Input data: Begin

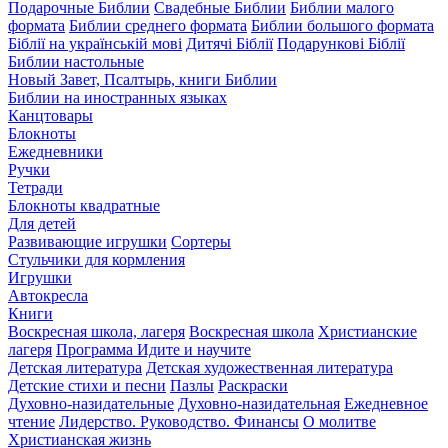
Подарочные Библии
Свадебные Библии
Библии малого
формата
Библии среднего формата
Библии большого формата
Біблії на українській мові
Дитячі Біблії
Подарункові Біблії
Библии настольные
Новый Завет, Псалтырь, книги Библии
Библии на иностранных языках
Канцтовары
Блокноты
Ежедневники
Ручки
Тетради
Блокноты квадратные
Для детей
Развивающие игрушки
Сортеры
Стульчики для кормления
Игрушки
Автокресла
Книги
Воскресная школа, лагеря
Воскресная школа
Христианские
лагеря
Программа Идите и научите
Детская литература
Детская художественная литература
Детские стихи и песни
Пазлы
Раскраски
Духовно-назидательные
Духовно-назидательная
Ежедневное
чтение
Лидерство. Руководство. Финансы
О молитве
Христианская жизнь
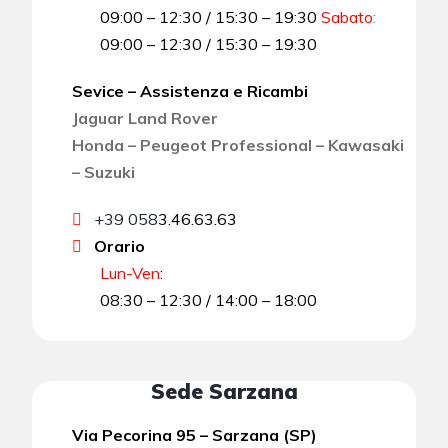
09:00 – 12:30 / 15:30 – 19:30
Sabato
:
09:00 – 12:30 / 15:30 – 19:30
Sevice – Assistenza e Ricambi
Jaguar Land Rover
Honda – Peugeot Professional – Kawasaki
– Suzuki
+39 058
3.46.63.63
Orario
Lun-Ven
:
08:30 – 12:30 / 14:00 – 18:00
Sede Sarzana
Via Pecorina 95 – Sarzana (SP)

Input data: End
Input data: Begin

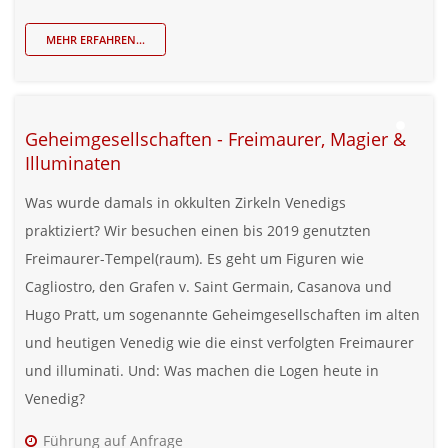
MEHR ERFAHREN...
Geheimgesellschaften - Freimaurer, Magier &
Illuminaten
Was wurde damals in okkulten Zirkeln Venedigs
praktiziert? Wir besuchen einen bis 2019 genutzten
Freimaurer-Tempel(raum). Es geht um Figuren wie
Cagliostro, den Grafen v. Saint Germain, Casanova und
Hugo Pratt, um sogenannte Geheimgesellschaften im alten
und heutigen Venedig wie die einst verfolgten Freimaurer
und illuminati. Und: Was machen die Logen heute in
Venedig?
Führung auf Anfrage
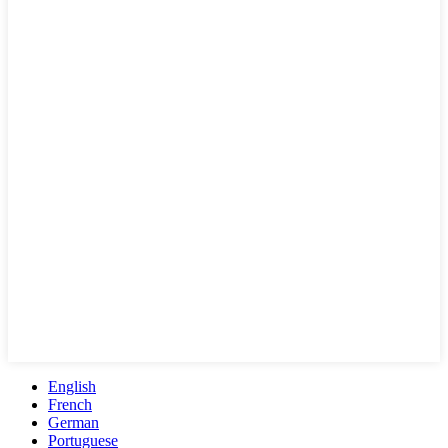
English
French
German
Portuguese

Input data: End
Input data: Begin

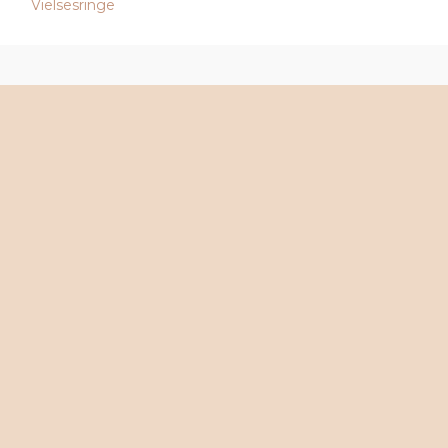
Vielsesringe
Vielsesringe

Input data: End

Take every line from the listing above that includes the word "Детская" and copy it.

Exercise response.
Детская литература
Детская художественная литература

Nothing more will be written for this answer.